Records for this exercise
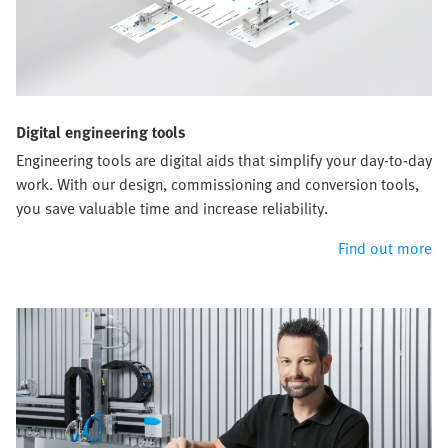
Digital engineering tools
Engineering tools are digital aids that simplify your day-to-day
work. With our design, commissioning and conversion tools,
you save valuable time and increase reliability.
Find out more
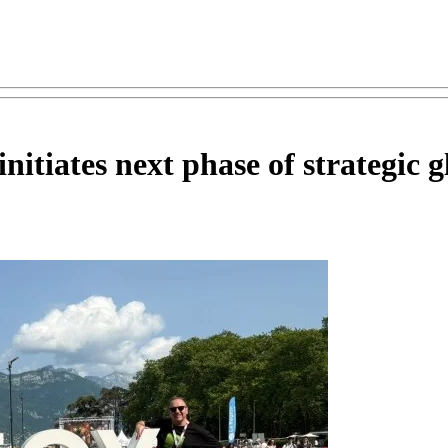
tiates next phase of strategic g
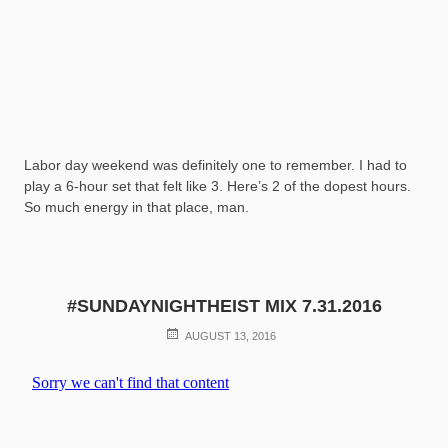
Labor day weekend was definitely one to remember. I had to
play a 6-hour set that felt like 3. Here’s 2 of the dopest hours.
So much energy in that place, man.
#SUNDAYNIGHTHEIST MIX 7.31.2016
POSTED
AUGUST 13, 2016
ON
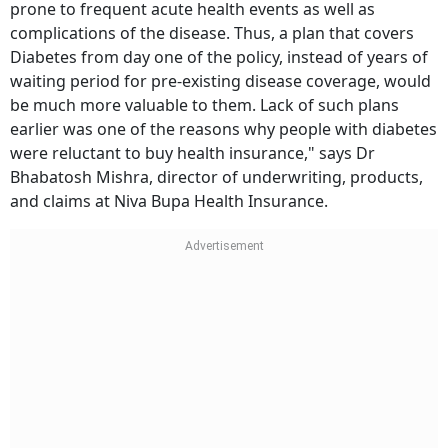
prone to frequent acute health events as well as
complications of the disease. Thus, a plan that covers
Diabetes from day one of the policy, instead of years of
waiting period for pre-existing disease coverage, would
be much more valuable to them. Lack of such plans
earlier was one of the reasons why people with diabetes
were reluctant to buy health insurance," says Dr
Bhabatosh Mishra, director of underwriting, products,
and claims at Niva Bupa Health Insurance.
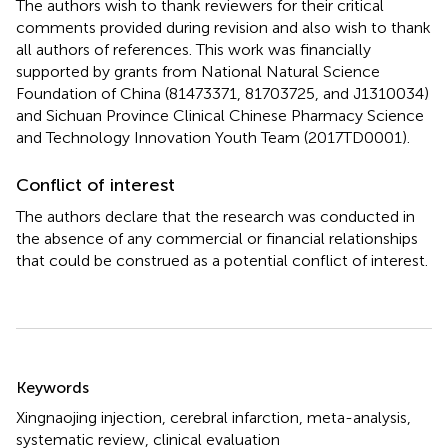
The authors wish to thank reviewers for their critical
comments provided during revision and also wish to thank
all authors of references. This work was financially
supported by grants from National Natural Science
Foundation of China (81473371, 81703725, and J1310034)
and Sichuan Province Clinical Chinese Pharmacy Science
and Technology Innovation Youth Team (2017TD0001).
Conflict of interest
The authors declare that the research was conducted in
the absence of any commercial or financial relationships
that could be construed as a potential conflict of interest.
Summary
Keywords
Xingnaojing injection
,
cerebral infarction
,
meta-analysis
,
systematic review
,
clinical evaluation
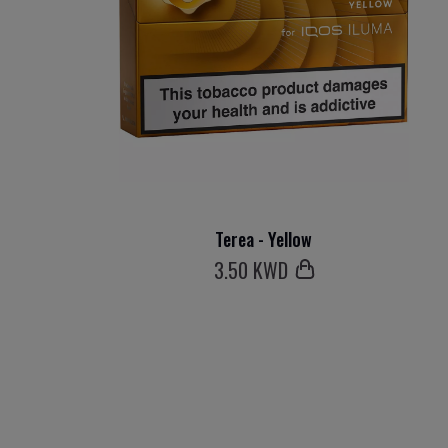
Terea - Yellow
3
.50 KWD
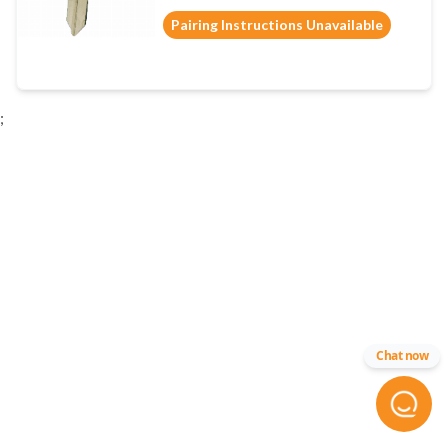
Pairing Instructions Unavailable
;
Chat now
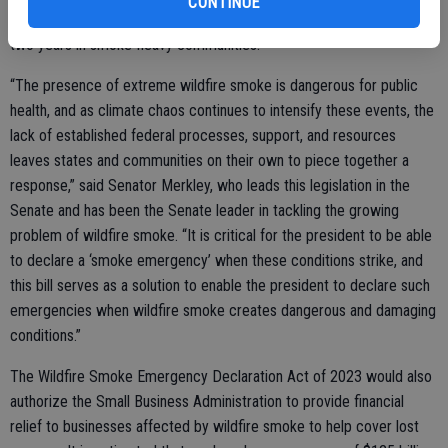
CONTINUE
leads to over 9000 deaths a year and cuts life expectancy by over
two years in smoke-heavy communities.
“The presence of extreme wildfire smoke is dangerous for public
health, and as climate chaos continues to intensify these events, the
lack of established federal processes, support, and resources
leaves states and communities on their own to piece together a
response,” said Senator Merkley, who leads this legislation in the
Senate and has been the Senate leader in tackling the growing
problem of wildfire smoke. “It is critical for the president to be able
to declare a ‘smoke emergency’ when these conditions strike, and
this bill serves as a solution to enable the president to declare such
emergencies when wildfire smoke creates dangerous and damaging
conditions.”
The Wildfire Smoke Emergency Declaration Act of 2023 would also
authorize the Small Business Administration to provide financial
relief to businesses affected by wildfire smoke to help cover lost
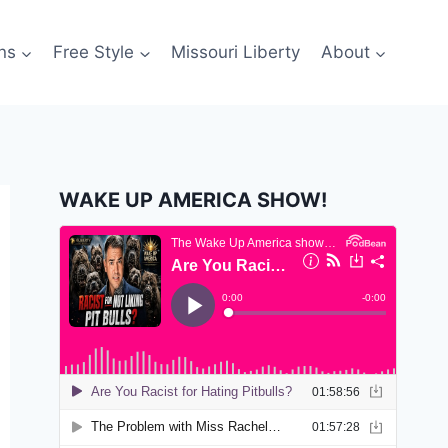
ns
Free Style
Missouri Liberty
About
WAKE UP AMERICA SHOW!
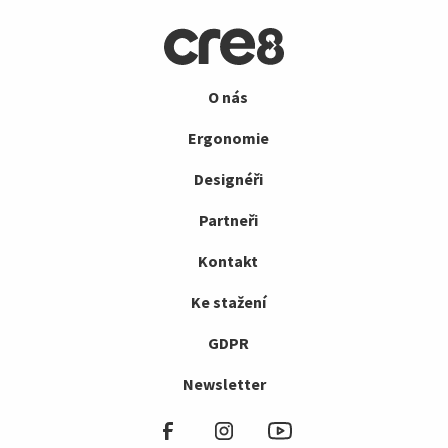
O nás
Ergonomie
Designéři
Partneři
Kontakt
Ke stažení
GDPR
Newsletter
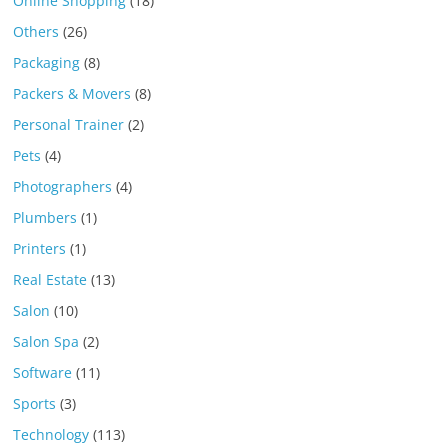
Online Shopping
(18)
Others
(26)
Packaging
(8)
Packers & Movers
(8)
Personal Trainer
(2)
Pets
(4)
Photographers
(4)
Plumbers
(1)
Printers
(1)
Real Estate
(13)
Salon
(10)
Salon Spa
(2)
Software
(11)
Sports
(3)
Technology
(113)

Task item
Please tally the lines in the data above containing the string "communities", and give the number alone.

Answer to this problem
2